Nios Code Generation Specification

Jonah Caplan

## 1 Introduction

The aim of this project is to develop an infrastructure for the automatic generation of C code for multicore Nios systems. We assume that an external model based design approach is used to generate control algorithms and that C code for these computations have already been generated in separate files (e.g. Simulink). The purpose of this tool is to efficiently map the control system onto an arbitrary platform while taking into account non-functional requirements such as deadlines, data flow, and criticality. The user must only specify the requirements for the system at a high level of abstraction and all intermdeiate code will be automatically generated.

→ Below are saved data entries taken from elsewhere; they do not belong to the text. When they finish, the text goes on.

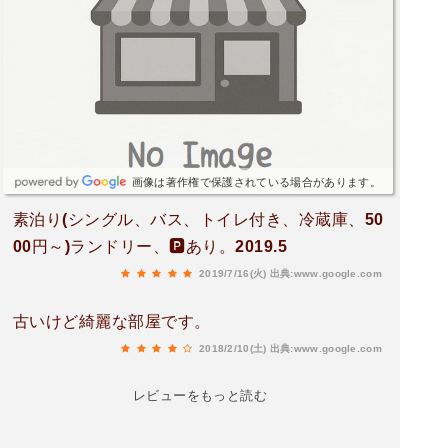
画像は著作権で保護されている場合があります。
素泊り(シングル、バス、トイレ付き、冷蔵庫、50
00円～)ランドリー、🅿️あり。2019.5
2019/7/16(火)
出典:www.google.com
古いけど綺麗な部屋です。
2018/2/10(土)
出典:www.google.com
レビューをもっと読む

This tool will not initially be geared towards solving codesign problems. We will assume a static hardware platform and ocnsider changing software requirements only. In order to facilitate later expansions, the tool will require the specification of the hardware in terms of generic model parameters. The task-mapping procedure will be platform independent and solve the problem generically even if we do not currently take advantage of this feature.

This document will provide the specification for the currently supported hardware models, the platform built from these components currently under study, the application models for analysis of software requirements, the mapping procedure combining both hardware and software models to generate a schedule, and the abstract template requirements for code generation.

## 2 Tool Structure

This key to success for this project in the given time frame is to leverage open source, take advantage of the wealth of prior work in the field from the 1990s in synchronous language design, and more current work on automated DSE and code generation. Furthermore, the wealth of generated code that describes the platform, as well as a very well structured RTOS uC/OS-II integrated into the BSP make the job of template development and hardware platform specification much easier. While the code can be a bit cumbersome to navigate for a human user because it is generated, this actually makes it much easier to parse for an automated process.

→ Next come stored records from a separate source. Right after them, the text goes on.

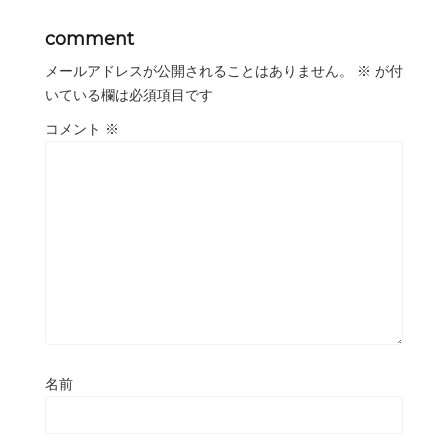
comment
メールアドレスが公開されることはありません。
※
が付
いている欄は必須項目です
コメント
※
名前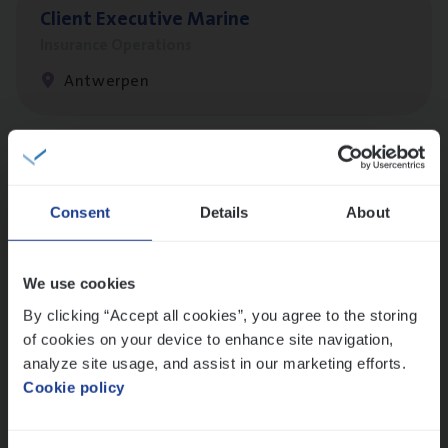
Client Exe­cu­ti­ve Marine
Insurance Operations
Antwerpen
Busi­ness Mana­ger Mari­ne Cargo
People Management, Sales Management
Consent
Details
About
Antwerpen
We use cookies
By clicking “Accept all cookies”, you agree to the storing
Scha­de Expert Fleet
of cookies on your device to enhance site navigation,
Claims Management
analyze site usage, and assist in our marketing efforts.
Cookie policy
Antwerpen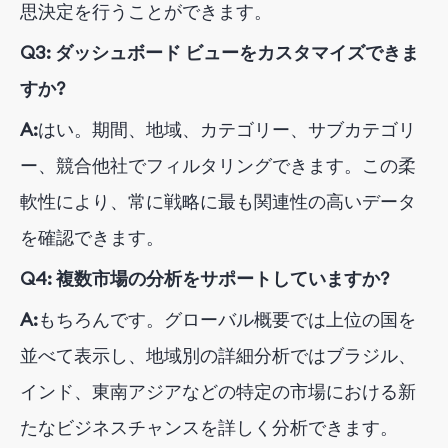
思決定を行うことができます。
Q3: ダッシュボード ビューをカスタマイズできま
すか?
A:
はい。期間、地域、カテゴリー、サブカテゴリ
ー、競合他社でフィルタリングできます。この柔
軟性により、常に戦略に最も関連性の高いデータ
を確認できます。
Q4: 複数市場の分析をサポートしていますか?
A:
もちろんです。グローバル概要では上位の国を
並べて表示し、地域別の詳細分析ではブラジル、
インド、東南アジアなどの特定の市場における新
たなビジネスチャンスを詳しく分析できます。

Figure 1 depicts the tool architecture. From this figure we can begin to derive a timeline for development by identifying and prioritizing milestones. Figure 2 depicts an equivalent Gantt chart.

- 1. Define model classes for application and processors.
- 2. Integrate models with GA library to build task mapper.
- 3. Test mapper extensively with randomly generated task graphs, including timing data and fault-tolerance requirements.
- 4. Write RTOS templates.
  - (a) Deconstruct existing code into discrete units with well-defined functionality.
  - (b) Formalize inter-core communication protocols.
  - (c) Write new templates for non-existing features (e.g. killing erroneous tasks, setting MPU parameters).
  - (d) Rewrite all drivers for fingerprint unit, comparator and TLB.
- 5. Build code generation tool.
- 6. Port Heptane from MIPS to Nios architecture.
- 7. Define QSYS naming conventions and write system.h BSP parser.

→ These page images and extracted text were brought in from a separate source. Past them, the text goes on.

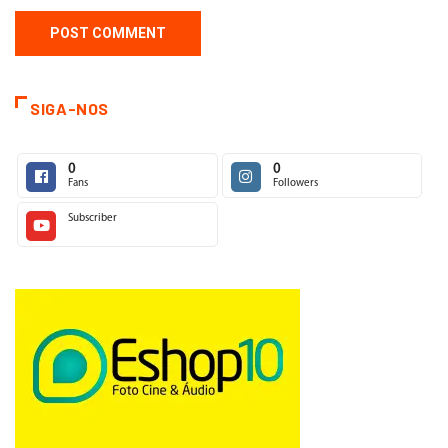
SIGA-NOS
0
0
Fans
Followers
Subscriber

- 8. Write language specification for high level model input.
- 9. Write scanner/parser using SableCC3 to build abstract Java application model from user input.



Figure 1: The proposed tool architecture.

## 3 Hardware Model

Hardware models are specified using an object-oriented semantics. The system is divided into hierarchical levels that are interpreted using static scoping rules to aid in the specification of larger models.

The cost in tiucme of transmitting over communication channel models is omitted at this stage beyond specifying the connections between elements. Issues related to resource arbitration and interference are also not considered. The underlying infrastructure is assumed to be sufficiently quick and deterministic.

There are four categories of hardware models in the system: processor cores, peripheral cores, and memory and buses.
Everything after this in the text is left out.